BF: What can radio do that other communication channels cannot?

VI: Radio can be very specifically targeted at provinces and regions where a national TV campaign doesn’t quite do the trick.

We have a tie-up with a major Philippine radio network that helps us find authentic local talents and record genuine dialect tracks that aren’t diluted by the big city.

Music-driven radio ads, i.e. jingle and song-based campaigns, will always have a natural home on radio, and for a music-loving country like ours, I don’t see that going away anytime soon.

A creative radio script, executed properly, can still evoke images and situations that even a big-budget TV ad and the most sophisticated computer graphics cannot.

BF: Why is Hit a hit among many ad agencies, what’s your secret?

VI: We take great pride in the quality of our service.

Working with ad agencies and producers is always a team effort.

They bring us their ideas, and we do our best to execute and craft them the way they envisioned or even come up with something totally new.

We pride ourselves on being not just a supplier but as collaborator.

A big part of the team is made up of passionate and creative people aged 20 years to early 30s so we’re still attuned to the sound of the younger generation.

BF: How do you keep abreast with the growing demands of clients?

VI: My partners and I are constantly trying to reinvent our business model to adjust to the changes in the industry.

We were the first company to put both music composers and audio post studios under one roof, unheard of back then.

There was also a time that almost every bit of advertising music you’d hear came from synthesizers and computerized orchestras the agencies got tired of them.

So we hired a top American ‘acoustician’ and built a great band-recording studio capable of recording everything.

From live horn sections to vocal groups to jazz quartets, with a real grand piano and upright bass to live ukelele, an ethnic percussion track, or a Christmas carol played on coffee mugs, Hit Productions has recorded them all.

Today, the award-winning audio production company has a 7.1 digital-cinema surround mix-room, with an adjoining Foley sound effects recording studio with a whole slew of props and toys.

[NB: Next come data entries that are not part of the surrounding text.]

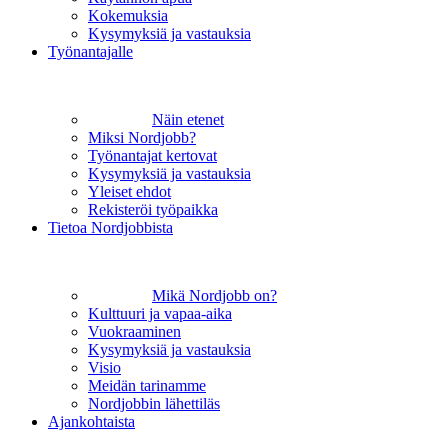
Kokemuksia
Kysymyksiä ja vastauksia
Työnantajalle
Näin etenet
Miksi Nordjobb?
Työnantajat kertovat
Kysymyksiä ja vastauksia
Yleiset ehdot
Rekisteröi työpaikka
Tietoa Nordjobbista
Mikä Nordjobb on?
Kulttuuri ja vapaa-aika
Vuokraaminen
Kysymyksiä ja vastauksia
Visio
Meidän tarinamme
Nordjobbin lähettiläs
Ajankohtaista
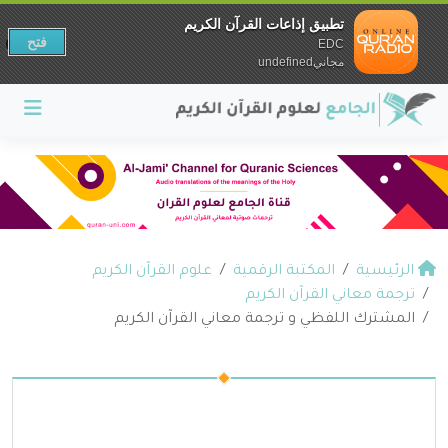
تطبيق إذاعات القرآن الكريم
فتح
EDC
مجانيundefined
الرئيسية
المكتبة الرقمية
علوم القرآن الكريم
ترجمة معاني القرآن الكريم
المشترك اللفظي و ترجمة معاني القرآن الكريم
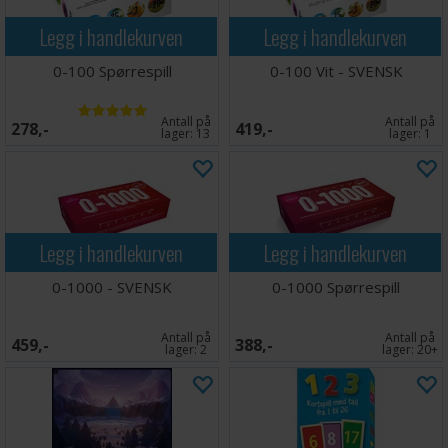
Legg i handlekurven
Legg i handlekurven
0-100 Spørrespill
0-100 Vit - SVENSK
Antall på
Antall på
278,-
419,-
lager:
13
lager:
1
Legg i handlekurven
Legg i handlekurven
0-1000 - SVENSK
0-1000 Spørrespill
Antall på
Antall på
459,-
388,-
lager:
2
lager:
20+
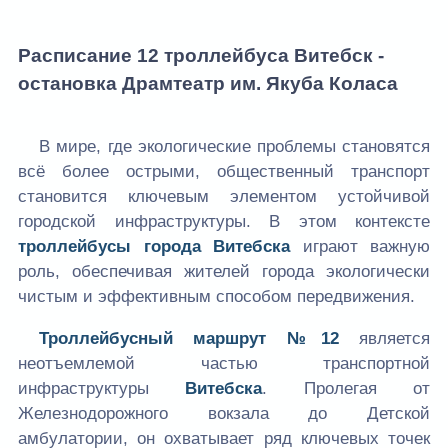
Расписание 12 троллейбуса Витебск -
остановка Драмтеатр им. Якуба Коласа
В мире, где экологические проблемы становятся
всё более острыми, общественный транспорт
становится ключевым элементом устойчивой
городской инфраструктуры. В этом контексте
троллейбусы города Витебска
играют важную
роль, обеспечивая жителей города экологически
чистым и эффективным способом передвижения.
Троллейбусный маршрут №12
является
неотъемлемой частью транспортной
инфраструктуры
Витебска
. Пролегая от
Железнодорожного вокзала до Детской
амбулатории, он охватывает ряд ключевых точек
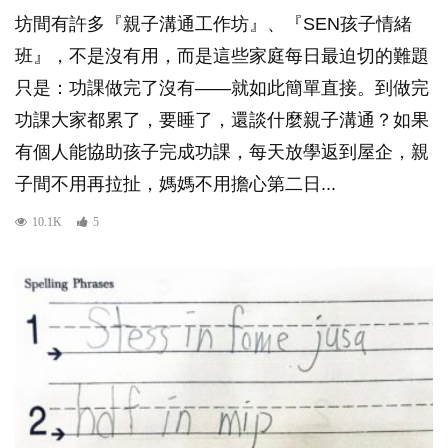
坊間有許多『親子溝通工作坊』、『SEN孩子情緒
班』，不是沒有用，而是這些家庭每日最迫切的難題
只是：功課做完了沒有——就如此簡單直接。到做完
功課大家都累了，要睡了，還談什麼親子溝通？如果
有個人能協助孩子完成功課，每天放學返到屋企，親
子間不用再拉扯，媽媽不用擔心第二日...
10.1K
5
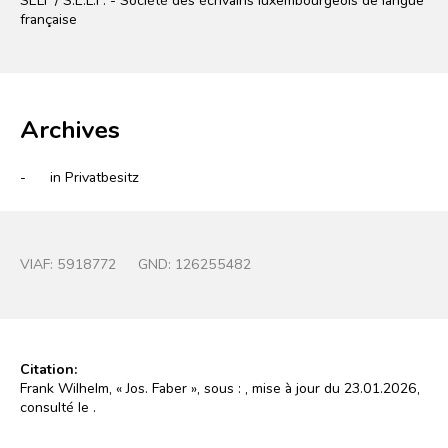
française
Archives
-
in Privatbesitz
VIAF:
5918772
GND:
126255482
Citation:
Frank Wilhelm, « Jos. Faber », sous :
, mise à jour du 23.01.2026,
consulté le
.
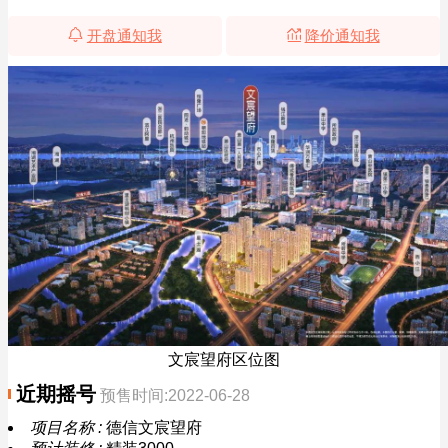
开盘通知我
降价通知我
文宸望府区位图
近期摇号
预售时间:2022-06-28
项目名称 :
德信文宸望府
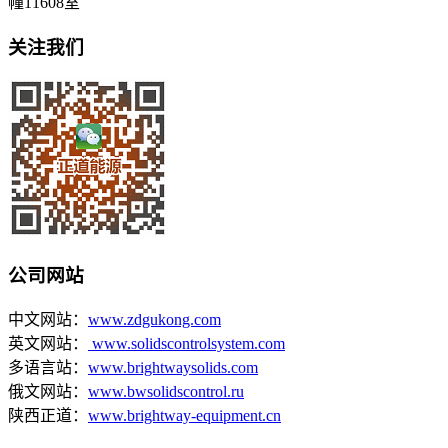
幢11608室
关注我们
公司网站
中文网站：
www.zdgukong.com
英文网站：
www.solidscontrolsystem.com
多语言站：
www.brightwaysolids.com
俄文网站：
www.bwsolidscontrol.ru
陕西正道：
www.brightway-equipment.cn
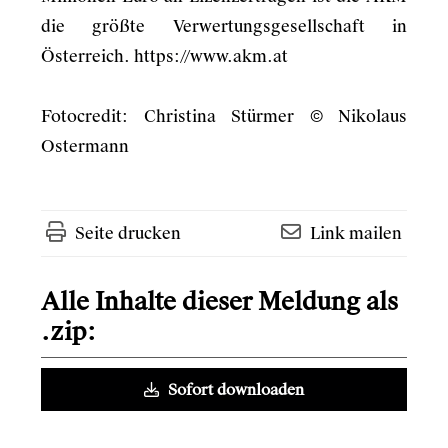
die größte Verwertungsgesellschaft in
Österreich.
https://www.akm.at
Fotocredit: Christina Stürmer © Nikolaus
Ostermann
Seite drucken
Link mailen
Alle Inhalte dieser Meldung als
.zip:
Sofort downloaden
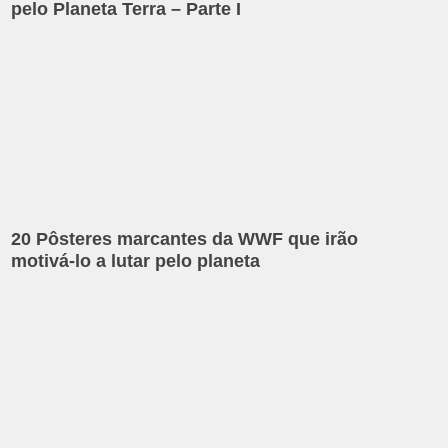
pelo Planeta Terra – Parte I
20 Pôsteres marcantes da WWF que irão
motivá-lo a lutar pelo planeta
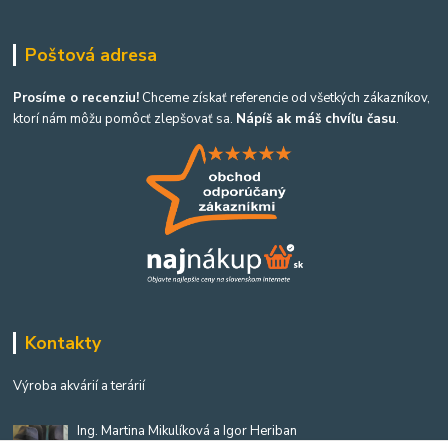
Poštová adresa
Prosíme o recenziu!
Chceme získať referencie od všetkých zákazníkov,
ktorí nám môžu pomôcť zlepšovať sa.
Nápíš ak máš chvíľu času
.
Kontakty
Výroba akvárií a terárií
Ing. Martina Mikulíková a Igor Heriban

Want to hear even the tiniest drop of water to its crispiest detail?

Hit has different kinds of floor surfaces that can capture that, a bathtub with a microphone – “all to take the quality of sound effects beyond the normal stuff that comes off from a CD library,” Icasas says.

In the last few months Hit has also done a couple of surround mixes for cinema and event projects, hitting big happy results.

With radio and TV commercial soundtrack recordings, Hit can’t really be a hit and miss. It’s sure thing.